Welcome to the Neighborhood

By Richard Mineards   |   March 28, 2019
Partners Tod Berlinger and John Price cut the ribbon at The Villas at Olive Mill with Renee Grubb, Gregg Hartman, and Quinn and Audrey Berlinger on the balcony (photo by Priscilla)

Social gridlock reigned when developer John Price and wife, Janna, and business partners Tod and Audrey Berlinger, opened The Villas at Olive Mill, nearly 15 years after first submitting their building application and going through 28 hearings between 2004 and 2017.

The Spanish colonial-style, three-story mixed-use property on the corner of Coast Village Road and Olive Mill Road, formerly the home of the Unocal 76 gas station, which was demolished in 2016, consists of 4,800 sq. ft. of commercial space on the ground floor and 14,000 sq. ft. of residential space on the second and third floors, with two three-bedroom units and three two-bedroom units priced between $3 and $5 million, two of which have already been sold, Janna tells me.

The stores include former Santa Barbara Polo Club patron Andy Busch and his wife Kim‘s new Folded Hills wine tasting room, Village Properties real estate, and Heather James Fine Art, which hosted a separate reception with owners James Carona and Heather Sacre in its 2,000 sq. ft. gallery – its fifth outlet – exhibiting works by Monet, Dali, Warhol, Lichtenstein, and Miro.

John, who described the protracted process as “a long and winding road,” cut the ceremonial ribbon on the Jeff Gorrell-designed property along with mayor Cathy Murillo, which underwent many changes in the last decade and a half after considerable community input about its size and density, with the original plans calling for eight residential units.

Among the 250 guests, listening to the music of classical guitarist Chris Fossek, were former mayor Helene Schneider, sheriff Bill Brown, Dana Newquist, Bendy White, Renee Grubb, Arthur von Wiesenberger, Peter and Gerd Jordano, Das Williams, Jon and Martha Bull, Doug Fell, Gregg Hart, and Pat Gregory.

The Price Family: John, Janna, and their son Jason (photo by Priscilla)
Mark Hunt, Renee Grubb, Chris Fossek, Peter Jordano, Gerd Jordano, and Helene Schneider celebrating the opening of The Villas at Olive Mill (photo by Priscilla)
Louise Borgatello, Kathy Borgatello Koeper, Tina Agnoli, and David Kim (photo by Priscilla)
Chris Agnoli, Graziano and Romana Bernardi, and Dave and Veronica Hargreaves Pintard (photo by Priscilla)
Ron and Diane Johnson, Mark and Sunny Ingalls, and Seth Hammond (photo by Priscilla)
Folded Hills owners Kim and Andrew Busch (photo by Priscilla)

Faked It ‘Til She Made It

TV talk show titan Oprah Winfrey has admitted she was a “terrible” news anchor and reporter before she found her true calling in 1978 at the age of 24.

Montecito’s most famous resident, who was named North America’s first black billionaire in 2003, reveals in her new book, The Path Made Clear, she never felt comfortable in her own skin and used a “pretend anchor voice” when she began her on-screen job.

The philanthropist, 65, who has since been awarded the Presidential Medal of Freedom by Barack Obama and honorary doctoral degrees from Harvard and Duke, admits TV bosses at the beginning of her career told her she was “the wrong color, size, and showed too much emotion.”

Sharing her wisdom, Oprah reveals she has since learned “the true meaning of courage is to be afraid,” giving her top tips on how readers can find their own path.

Recalling her first day on the Baltimore TV show People Are Talking in August, 1978, she says: “Up until then I’d been a news anchor and reporter.

“I was terrible.

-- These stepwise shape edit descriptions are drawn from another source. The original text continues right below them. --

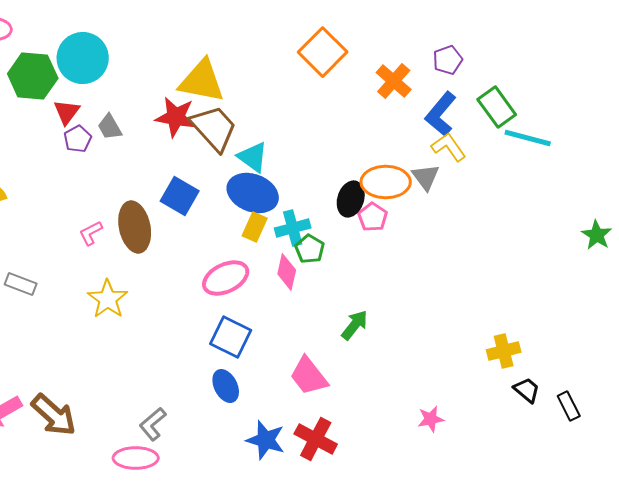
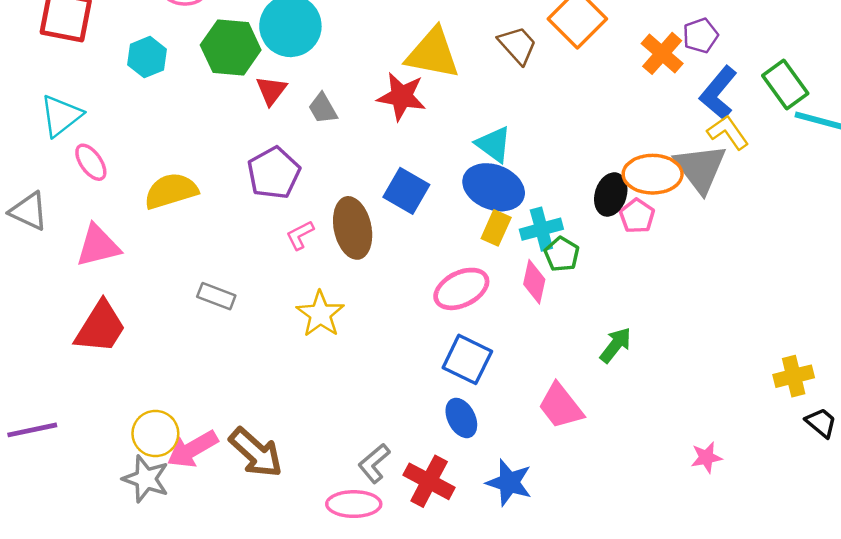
purple pentagon: (448, 60) -> (700, 36), moved
brown trapezoid: (214, 128) -> (518, 45), moved, size x0.7
purple pentagon: (78, 139) -> (274, 173), moved, size x1.6
gray triangle: (426, 177) -> (700, 168), size x1.6
red cross: (316, 439) -> (429, 481), moved

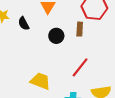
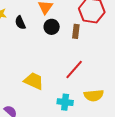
black circle: (56, 36) -> (52, 27), moved

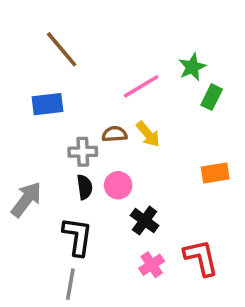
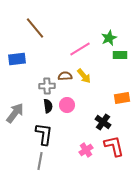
green rectangle: (212, 97) -> (120, 55), turned 64
blue rectangle: (47, 104) -> (17, 59), moved
black cross: (145, 221) -> (103, 122), moved

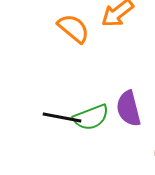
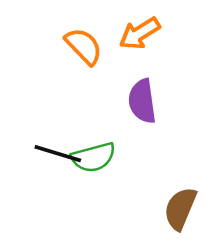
purple semicircle: (128, 109) -> (142, 101), moved

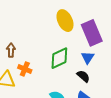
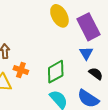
green diamond: (59, 58) -> (56, 72), moved
black semicircle: (83, 76) -> (96, 74), moved

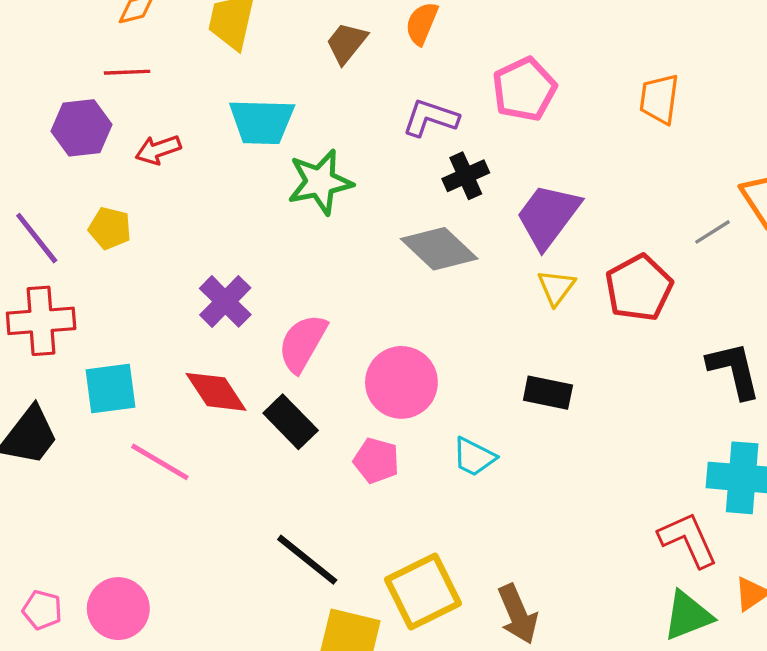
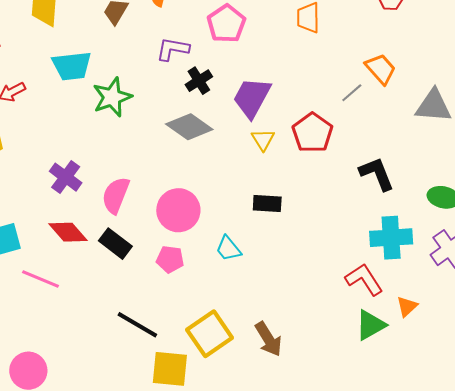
cyan trapezoid: (474, 457) -> (228, 249), turned 32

I knew it. My bosses knew it and certainly made no secret of their feelings. They told me I was the wrong color, the wrong size, and showed too much emotion.

“I never felt comfortable in my own skin. Even now, when I look back on the tapes, I can still hear the pretend anchor voice I used on air.”

But matters changed and, Oprah reveals, she found her true calling.

“After one day on this local talk show I was energized in a way that fueled every cell of my being. There was no doubt that the seeds of what was to give my life meaning and purpose had been planted.

“That day my job ended and my calling began.”

The Bare Necessities 

It was all too beastly for words when State Street Ballet staged a dazzling and colorful performance of Rudyard Kipling’s The Jungle Book at the Granada.

With choreography by founder and artistic director Rodney Gustafson, and an original score by Czech composer-conductor Milan Svoboda, who flew in from Prague for the occasion, the entertaining show follows the adventures of young jungle boy, Mowgli, delightfully danced by Cuban newcomer Francois Llorente.

Huge kudos goes to costume designer A. Christina Giannini, with additional creative animal designs by Nicole Thompson, and set designer Jean-Francois Revon for his lush jungle and forest evoking scenery.

I first saw the visually stunning production’s world premiere ten years ago, but this latest show boasts new choreography by co-artistic director Bill Soleau, Megan Philipp, Gary McKenzie, Kassandra Taylor Newberry, and Marina Fliagina.

A magical afternoon and a joy to behold for all ages…

Summer is Near

The Music Academy of the West’s 72nd two-month summer festival, which kicks off on June 17, promises to be quite a cracker.

Among the many highlights, the esteemed 115-year-old London Symphony Orchestra will be performing three different programs in a 72-hour period, says my mole with the martini.

It kicks off on July 12 with Voyager at the Granada, a space-themed program with an accompanying film by Victor Craven and a program including Holst’s “Jupiter from the Planets,” and John Williams‘ “Flying Theme” from E.T.

The following day Michael Tilson Thomas conducts his own work “Arnegram,” with works by Beethoven and Bartok, with the orchestra’s musicians at the Santa Barbara Bowl just 24 hours later for a community concert with works by Berlioz, Tchaikovsky, and Stravinsky’s “Firebird Suite.”